Film Review: “Vincent Before Noon”
(director - Guillaume Mainguet)
5.0 out of 5.0 stars
There is a lot of theory behind the opening scene of a movie. The majority of extraordinary films have a very strong introduction. That is not only a cinematic trick to catch the viewer’s eye, but it shows the ability of the filmmaker to create a complete visual realm which won’t be under any questioning. Only with the creation of such an introduction we are able to analyze the rest of the artwork without making anyone any favors. I tend to acknowledge the quality of a film by it’s introduction. Guillaume Mainguet excels in that in the direction of his film Vincent Before Noon (2020).
In the opening sequence we start with an amazing first shot that reminded me of images that I recall from great studio films like Jacques Tati’s Play Time.
The Opening Shot.
This resemblance came up by the colors, the buildings, the structure of the cinematic frame, the position of the actor in that frame, the sound, everything. Every department aligned to create a great introduction and from that I continue.
A film can have a great script or an amazing direction but nothing by itself is enough to create a great movie. Cinema is a collective procedure.
Vincent Before Noon has an amazing art direction, something a lot of filmmakers of short movies think is not important enough, but is the core of a beautiful image, and what is a film if not a sequence of beautiful images surrounding an interesting and profound subject.
But Mainguet and his creative team did not only accomplish to master the cortex of the art piece. The director created a high level artistic environment for his characters.
Jacques Bonnaffé portrays the father of Vincent (Mathias Labelle). He visits him one day without his consent and insists on pressuring him to spend time together besides the clear dissatisfaction of his son. In the face of illness and death everyone regrets their past mistakes and Vincent’s father seems to be in a difficult situation regarding his mental stability.

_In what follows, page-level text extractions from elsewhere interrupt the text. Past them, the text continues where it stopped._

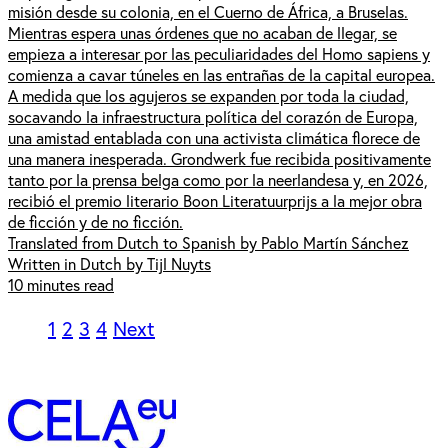
misión desde su colonia, en el Cuerno de África, a Bruselas.
Mientras espera unas órdenes que no acaban de llegar, se
empieza a interesar por las peculiaridades del Homo sapiens y
comienza a cavar túneles en las entrañas de la capital europea.
A medida que los agujeros se expanden por toda la ciudad,
socavando la infraestructura política del corazón de Europa,
una amistad entablada con una activista climática florece de
una manera inesperada. Grondwerk fue recibida positivamente
tanto por la prensa belga como por la neerlandesa y, en 2026,
recibió el premio literario Boon Literatuurprijs a la mejor obra
de ficción y de no ficción.
Translated from Dutch to Spanish by Pablo Martín Sánchez
Written in Dutch by Tijl Nuyts
10 minutes read
1
2
3
4
Next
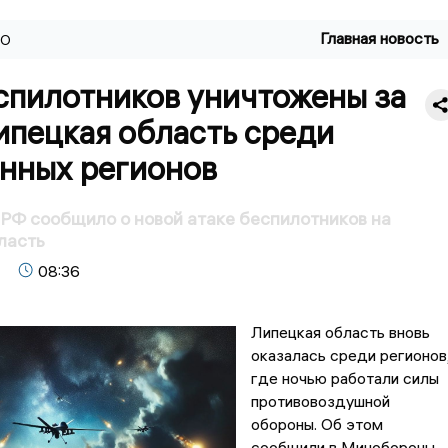
Главная новость
ВО
спилотников уничтожены за
ипецкая область среди
анных регионов
Ф сообщило о новой атаке беспилотников на
ласть
08:36
Липецкая область вновь
оказалась среди регионов
где ночью работали силы
противовоздушной
обороны. Об этом
сообщили в Минобороны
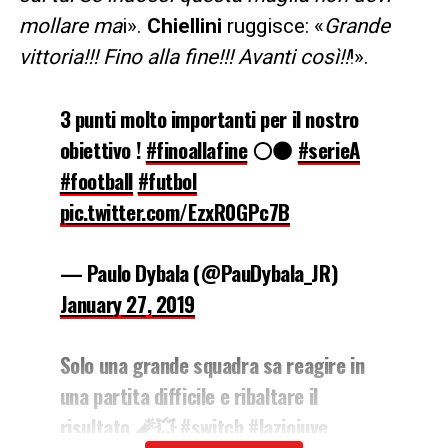
mollare ma
i».
Chiellini
ruggisce: «
Grande
vittoria!!! Fino alla fine!!! Avanti così!!
!».
3 punti molto importanti per il nostro
obiettivo !
#finoallafine
⚪️⚫️
#serieA
#football
#futbol
pic.twitter.com/EzxR0GPc7B
— Paulo Dybala (@PauDybala_JR)
January 27, 2019
Solo una grande squadra sa reagire in
una partita difficile e ribaltare il
risultato 🧨💥
#switch
#laziojuve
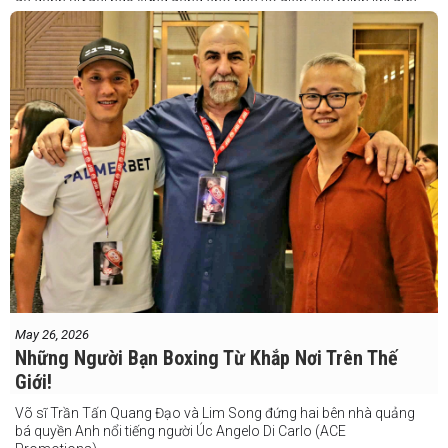
đã dành sự đãi ngộ xứng đáng cho nhà vô địch của mình khi đưa
Taduran đến Việt Nam bằng vé hạng thương gia.
Một chuyến đi hoàn toàn xứng đáng cho một “chiến binh đường xa”
thực thụ
May 26, 2026
Những Người Bạn Boxing Từ Khắp Nơi Trên Thế
Giới!
Võ sĩ Trần Tấn Quang Đạo và Lim Song đứng hai bên nhà quảng
bá quyền Anh nổi tiếng người Úc Angelo Di Carlo (ACE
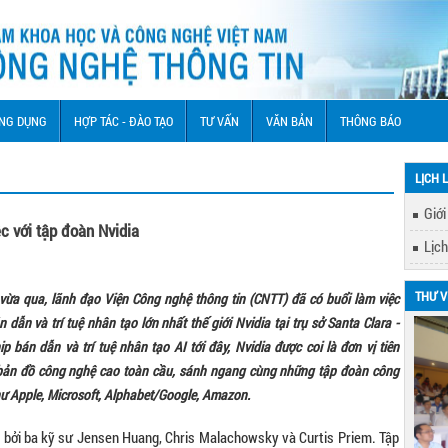
NG DỤNG
HỢP TÁC - ĐÀO TẠO
TƯ VẤN
VĂN BẢN
THÔNG BÁO
LỊCH 
Giới
c với tập đoàn Nvidia
Lịch
THƯ V
vừa qua, lãnh đạo Viện Công nghệ thông tin (CNTT) đã có buổi làm việc
 dẫn và trí tuệ nhân tạo lớn nhất thế giới Nvidia
tại trụ sở Santa Clara -
p bán dẫn và trí tuệ nhân tạo AI tới đây, Nvidia được coi là
đơn vị tiên
ên bản đồ công nghệ cao toàn cầu, sánh ngang cùng những tập đoàn
công
hư Apple, Microso
ft,
Alphabet/Google, Amazon.
 bởi ba kỹ sư Jensen Huang, Chris Malachowsky và Curtis Priem. Tập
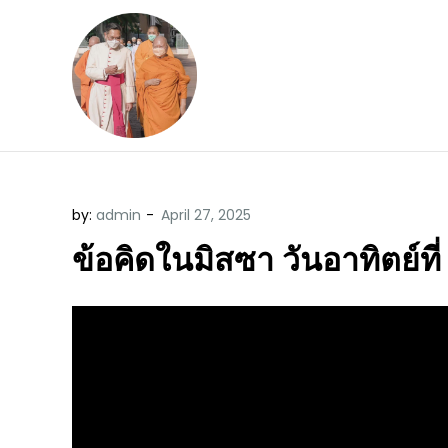
Skip
to
content
ข้อคิดบทเทศน์ประจ
ขอขอบคุณท่านที่เข้ามารับฟังพระ
by:
admin
ข้อคิดในมิสซา วันอาทิตย์ท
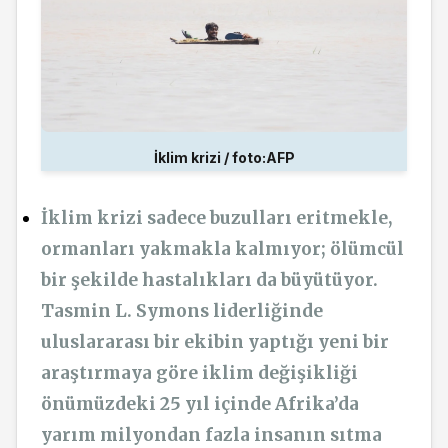
İklim krizi / foto:AFP
İklim krizi sadece buzulları eritmekle,
ormanları yakmakla kalmıyor; ölümcül
bir şekilde hastalıkları da büyütüyor.
Tasmin L. Symons liderliğinde
uluslararası bir ekibin yaptığı yeni bir
araştırmaya göre iklim değişikliği
önümüzdeki 25 yıl içinde Afrika’da
yarım milyondan fazla insanın sıtma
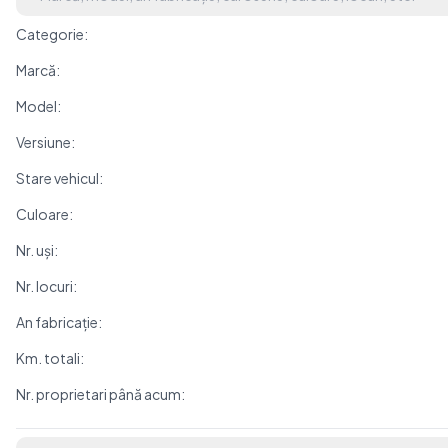
Categorie:
Marcă:
Model:
Versiune:
Stare vehicul:
Culoare:
Nr. uși:
Nr. locuri:
An fabricație:
Km. totali:
Nr. proprietari până acum:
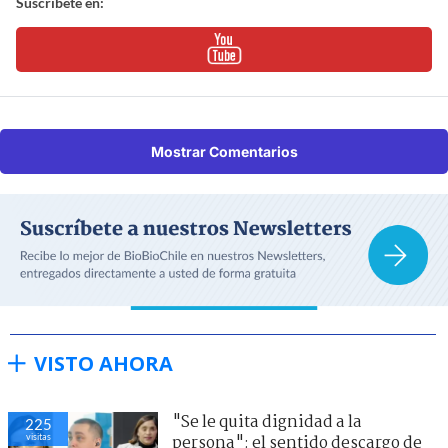
Suscríbete en:
Mostrar Comentarios
VISTO AHORA
"Se le quita dignidad a la
225
visitas
persona": el sentido descargo de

It is up to each individual viewer to decide if they feel sorry about him or if he manipulates his way into his son’s forgiveness. The only sure thing is that Mainguet’s characters don’t need a lot of words to make the audience understand what is going on.
There are also some more details of their lives being revealed through a small conversation they have after Vincent understands that his father has health problems, so he becomes more accepting of him and lets him talk. As concerns the film’s subject, it is interesting how a distant father believes that he can make it alright by paying a telephone bill. I see that as a comic relief in an otherwise emotionally difficult story.
Vincent’s father corrects the shirt on a mannequin so that he can not see it’s breast.
Vincent’s picture in the fridge with probably his partner.
Through discreet details like those in the images above for example, we know that Vincent’s partner is a man, that his father is uncomfortable with art that shows the naked female body and generally a lot of those discreet details make the portrait of the characters.
That is for me another indication of good direction. We don’t need drama or huge theatrical dialogs in cinema because we can exploit all the possibilities the art of filmmaking has to offer and I can easily state that Mainguet has exploited them.
Vincent Before Noon is a short worth watching, with the correct structure of a short film and without the exaggerations that usually make a short movie seem like it’s trying to problematically imitate a feature film.